Potential national reforms for Enduring Powers of Attorney

Background

The Federal Attorney-General Department released a consultation regulation impact statement (RIS) a few days ago which considers options for reform to Enduring Powers of Attorney (EPOAs) on a national basis. The RIS considers options for streamlining access to information about EPOAs all with the intention of reducing uncertainty regarding whether a document, as presented by someone e.g. an attorney, can be relied upon as the basis for financial transactions.

The Council of Attorneys-General which comprises attorneys-general from Australian government and all States and Territories will be considering this issue at the first Council of Attorneys-General meeting this year.

The RIS notes that financial abuse is believed to be the most prevalent form of elder abuse – particularly for older Australians. The Australian Law Reform Commission recently found that the mis-use of EPOAs, while not robustly quantified, is of sufficient volume to warrant intervention.

The need for reform?

The law concerning powers of attorney is State-based. In all Australian States and Territories an individual (the principal) can assign authority to another person to act on their behalf as attorney.  An attorney that continues beyond the point where the principal has lost capacity is referred to as an “enduring power of attorney”.  These types of documents are a creature of statute.

However, financial institutions continue to report concerns with the veracity of an EPOA document produced and whether it can be relied upon to make financial decisions. There is no easily accessible, nationally consistent, source of data which organisations like banks can use to determine if an EPOA is current and valid – an essential step in determining whether a transaction or decision can be validly made.

It follows that this “looseness” is effectively facilitating a considerable degree of elder-abuse it is thought because of difficulties in knowing if the document supporting a transaction is valid.

How can the problem be addressed?

The RIS identifies 3 options to address the problem; namely:

  1. status quo: no change to be made to the current regulatory framework;
  2. regulatory option: this option proposes the introduction of a mandatory registration requirement in order to establish a comprehensive, national data source able to be searched by approved third parties to confirm the existence and currency of an EPOA; and
  3. non-regulatory option: under this approach the Australian government proposes to facilitate registration of EPOAs in a central location but with registration being entirely voluntarily.

The RIS estimates that the costs of the regulatory option is somewhere between $3M to 8M to build the register with ongoing costs of between $6M to 57M. For the non-regulatory option, the cost is estimated at somewhere between $2M to $43M.

It should be noted that at the present time all States and Territories, other than Victoria, require an EPOA to be registered with the State’s Land Titles Office if a transaction involving land is going to be effected by reliance on an EPAO. Victoria currently has no registration requirements at all.

The regulatory option

The RIS makes the point that, under this approach, all new EPOAs would be required to be listed within a national electronic EPOA register in order to be validly made. This approach will require State and Territory legislation to be amended to reflect the new registration requirement.
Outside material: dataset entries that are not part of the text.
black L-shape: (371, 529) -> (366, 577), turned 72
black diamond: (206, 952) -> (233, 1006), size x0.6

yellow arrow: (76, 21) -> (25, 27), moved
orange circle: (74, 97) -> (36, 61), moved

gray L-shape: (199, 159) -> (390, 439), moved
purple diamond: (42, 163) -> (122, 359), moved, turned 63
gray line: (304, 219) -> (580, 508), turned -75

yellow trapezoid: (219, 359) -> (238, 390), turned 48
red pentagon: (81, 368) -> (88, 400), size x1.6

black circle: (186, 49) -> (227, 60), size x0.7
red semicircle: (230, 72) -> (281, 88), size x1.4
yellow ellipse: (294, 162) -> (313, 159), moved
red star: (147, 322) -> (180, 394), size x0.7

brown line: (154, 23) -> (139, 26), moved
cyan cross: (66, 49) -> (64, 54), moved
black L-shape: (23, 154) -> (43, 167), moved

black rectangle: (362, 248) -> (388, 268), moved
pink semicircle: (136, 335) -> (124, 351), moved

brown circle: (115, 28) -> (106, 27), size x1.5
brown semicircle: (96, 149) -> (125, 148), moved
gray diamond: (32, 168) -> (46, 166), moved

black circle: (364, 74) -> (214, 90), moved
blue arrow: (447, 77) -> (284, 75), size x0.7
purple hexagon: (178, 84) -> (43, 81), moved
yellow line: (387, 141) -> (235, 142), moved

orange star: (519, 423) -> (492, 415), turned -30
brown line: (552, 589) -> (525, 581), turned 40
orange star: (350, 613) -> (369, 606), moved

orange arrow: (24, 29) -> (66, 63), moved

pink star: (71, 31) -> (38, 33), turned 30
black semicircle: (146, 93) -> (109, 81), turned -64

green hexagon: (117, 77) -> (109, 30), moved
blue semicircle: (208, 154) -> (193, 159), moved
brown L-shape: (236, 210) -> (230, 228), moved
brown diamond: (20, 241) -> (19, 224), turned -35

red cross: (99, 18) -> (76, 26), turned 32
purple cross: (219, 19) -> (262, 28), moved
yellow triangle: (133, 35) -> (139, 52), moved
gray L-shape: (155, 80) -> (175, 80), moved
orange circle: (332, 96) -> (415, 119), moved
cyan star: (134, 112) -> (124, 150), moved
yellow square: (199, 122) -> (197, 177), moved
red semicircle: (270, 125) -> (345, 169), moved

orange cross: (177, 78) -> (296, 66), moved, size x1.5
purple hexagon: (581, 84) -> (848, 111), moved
The benefits of the regulatory approach are suggested as:

  1. increased ability for investigations into legitimacy of transactions purported to be made under a current EPOA;
  2. greater visibility to governments of the number of EPOAs in place;
  3. greater ability to interrogate data to understand the most commonly used characteristics of EPOAs in order to support future policy design (examples of this are how many attorneys are generally appointed and the conditions on exercise of an EPOA regularly specified);
  4. improved EPOA making as invalidly made EPOAs have a higher chance of being identified through the registration process; and
  5. it may remove the requirement to provide physical copies of EPOAs at the time when each transaction is requested.

Summary

Submissions on the RIS are due later this month. National power of attorney reform has been on the agenda by States’ Attorneys-General now for many years.  The differences between States is often exacerbated by the free movement of people and reform in the area is well overdue.

We will be following developments in this very important area of reform.